**What is expected**
Lines from the one containing "dari merokok." through the last line of the records below need to be repeated exactly; nothing else, and no pictures.

**Data for this exercise**
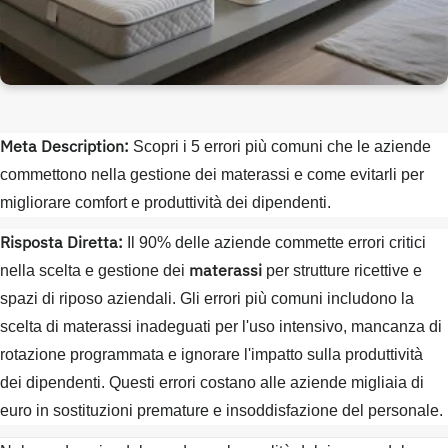
Meta Description:
Scopri i 5 errori più comuni che le aziende
commettono nella gestione dei materassi e come evitarli per
migliorare comfort e produttività dei dipendenti.
Risposta Diretta:
Il 90% delle aziende commette errori critici
materassi
nella scelta e gestione dei
per strutture ricettive e
spazi di riposo aziendali. Gli errori più comuni includono la
scelta di materassi inadeguati per l'uso intensivo, mancanza di
rotazione programmata e ignorare l'impatto sulla produttività
dei dipendenti. Questi errori costano alle aziende migliaia di
euro in sostituzioni premature e insoddisfazione del personale.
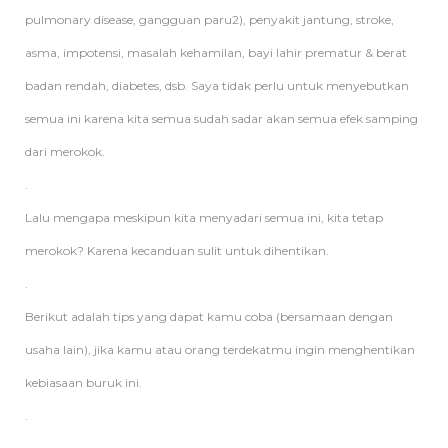
pulmonary disease, gangguan paru2), penyakit jantung, stroke,
asma, impotensi, masalah kehamilan, bayi lahir prematur & berat
badan rendah, diabetes, dsb. Saya tidak perlu untuk menyebutkan
semua ini karena kita semua sudah sadar akan semua efek samping
dari merokok.
.
Lalu mengapa meskipun kita menyadari semua ini, kita tetap
merokok? Karena kecanduan sulit untuk dihentikan.
.
Berikut adalah tips yang dapat kamu coba (bersamaan dengan
usaha lain), jika kamu atau orang terdekatmu ingin menghentikan
kebiasaan buruk ini.
.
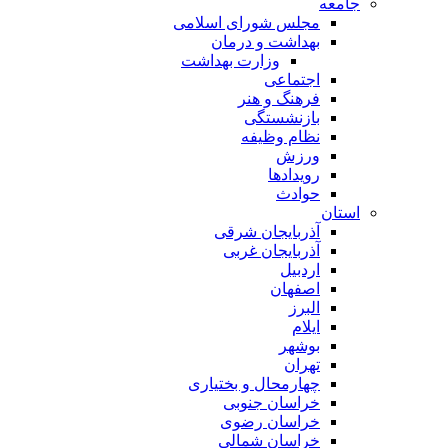
جامعه
مجلس شورای اسلامی
بهداشت و درمان
وزارت بهداشت
اجتماعی
فرهنگ و هنر
بازنشستگی
نظام وظیفه
ورزش
رویدادها
حوادث
استان
آذربایجان شرقی
آذربایجان غربی
اردبیل
اصفهان
البرز
ایلام
بوشهر
تهران
چهارمحال و بختیاری
خراسان جنوبی
خراسان رضوی
خراسان شمالی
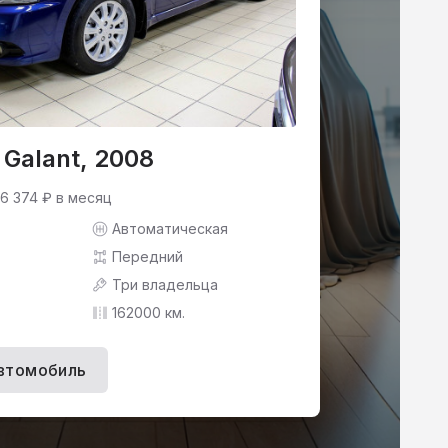
 Galant, 2008
 6 374 ₽ в месяц
Автоматическая
Передний
Три владельца
162000 км.
втомобиль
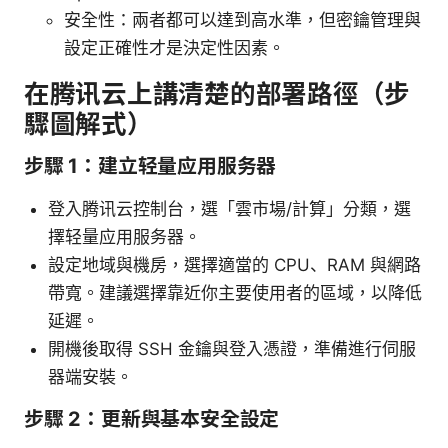
安全性：兩者都可以達到高水準，但密鑰管理與
設定正確性才是決定性因素。
在腾讯云上講清楚的部署路徑（步
驟圖解式）
步驟 1：建立轻量应用服务器
登入腾讯云控制台，選「雲市場/計算」分類，選
擇轻量应用服务器。
設定地域與機房，選擇適當的 CPU、RAM 與網路
帶寬。建議選擇靠近你主要使用者的區域，以降低
延遲。
開機後取得 SSH 金鑰與登入憑證，準備進行伺服
器端安裝。
步驟 2：更新與基本安全設定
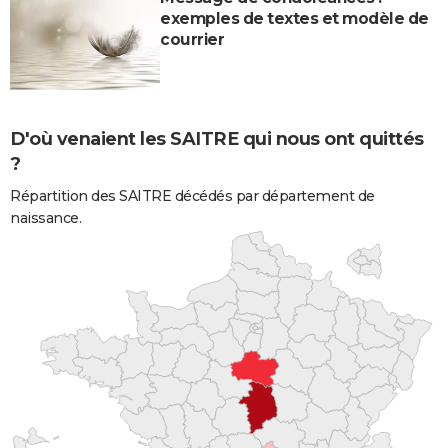
exemples de textes et modèle de
courrier
D'où venaient les SAITRE qui nous ont quittés
?
Répartition des SAITRE décédés par département de
naissance.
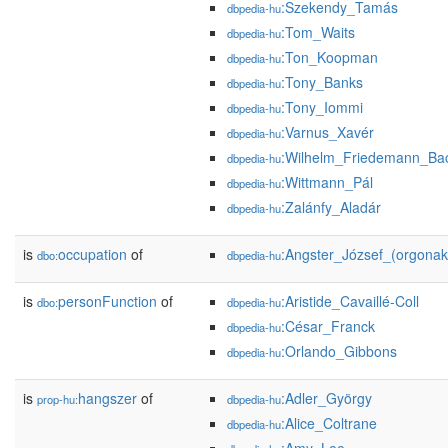
:Szekendy_Tamás
dbpedia-hu
:Tom_Waits
dbpedia-hu
:Ton_Koopman
dbpedia-hu
:Tony_Banks
dbpedia-hu
:Tony_Iommi
dbpedia-hu
:Varnus_Xavér
dbpedia-hu
:Wilhelm_Friedemann_Ba
dbpedia-hu
:Wittmann_Pál
dbpedia-hu
:Zalánfy_Aladár
dbpedia-hu
is
occupation
of
:Angster_József_(orgona
dbo:
dbpedia-hu
is
personFunction
of
:Aristide_Cavaillé-Coll
dbo:
dbpedia-hu
:César_Franck
dbpedia-hu
:Orlando_Gibbons
dbpedia-hu
is
hangszer
of
:Adler_György
prop-hu:
dbpedia-hu
:Alice_Coltrane
dbpedia-hu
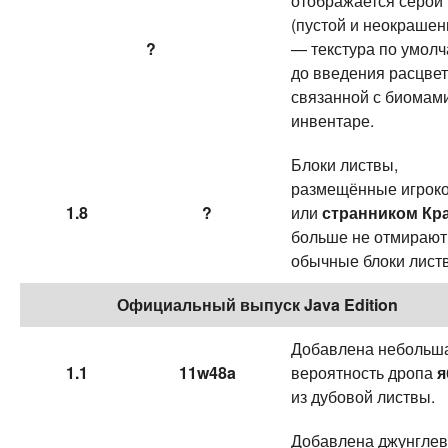
отображается серой
(пустой и неокраше
?
— текстура по умол
до введения расцвет
связанной с биомами
инвентаре.
Блоки листвы,
размещённые игрок
1.8
?
или
странником Кр
больше не отмирают
обычные блоки лист
Официальный выпуск Java Edition
Добавлена небольш
1.1
11w48a
вероятность дропа
я
из дубовой листвы.
Добавлена джунгле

**Result of the exercise**
dari merokok.
.
Lalu mengapa meskipun kita menyadari semua ini, kita tetap
merokok? Karena kecanduan sulit untuk dihentikan.
.
Berikut adalah tips yang dapat kamu coba (bersamaan dengan
usaha lain), jika kamu atau orang terdekatmu ingin menghentikan
kebiasaan buruk ini.
.
جامعه
مجلس شورای اسلامی
بهداشت و درمان
وزارت بهداشت
اجتماعی
فرهنگ و هنر
بازنشستگی
نظام وظیفه
ورزش
رویدادها
حوادث
استان
آذربایجان شرقی
آذربایجان غربی
اردبیل
اصفهان
البرز
ایلام
بوشهر
تهران
چهارمحال و بختیاری
خراسان جنوبی
خراسان رضوی
خراسان شمالی
 Galant, 2008
 6 374 ₽ в месяц
Автоматическая
Передний
Три владельца
162000 км.
втомобиль
安全性：兩者都可以達到高水準，但密鑰管理與
設定正確性才是決定性因素。
在腾讯云上講清楚的部署路徑（步
驟圖解式）
步驟 1：建立轻量应用服务器
登入腾讯云控制台，選「雲市場/計算」分類，選
擇轻量应用服务器。
設定地域與機房，選擇適當的 CPU、RAM 與網路
帶寬。建議選擇靠近你主要使用者的區域，以降低
延遲。
開機後取得 SSH 金鑰與登入憑證，準備進行伺服
器端安裝。
步驟 2：更新與基本安全設定
exemples de textes et modèle de
courrier
D'où venaient les SAITRE qui nous ont quittés
?
Répartition des SAITRE décédés par département de
naissance.
:Szekendy_Tamás
dbpedia-hu
:Tom_Waits
dbpedia-hu
:Ton_Koopman
dbpedia-hu
:Tony_Banks
dbpedia-hu
:Tony_Iommi
dbpedia-hu
:Varnus_Xavér
dbpedia-hu
:Wilhelm_Friedemann_Ba
dbpedia-hu
:Wittmann_Pál
dbpedia-hu
:Zalánfy_Aladár
dbpedia-hu
is
occupation
of
:Angster_József_(orgona
dbo:
dbpedia-hu
is
personFunction
of
:Aristide_Cavaillé-Coll
dbo:
dbpedia-hu
:César_Franck
dbpedia-hu
:Orlando_Gibbons
dbpedia-hu
is
hangszer
of
:Adler_György
prop-hu:
dbpedia-hu
:Alice_Coltrane
dbpedia-hu
отображается серой
(пустой и неокраше
?
— текстура по умол
до введения расцвет
связанной с биомами
инвентаре.
Блоки листвы,
размещённые игрок
1.8
?
или
странником Кр
больше не отмирают
обычные блоки лист
Официальный выпуск Java Edition
Добавлена небольш
1.1
11w48a
вероятность дропа
я
из дубовой листвы.
Добавлена джунгле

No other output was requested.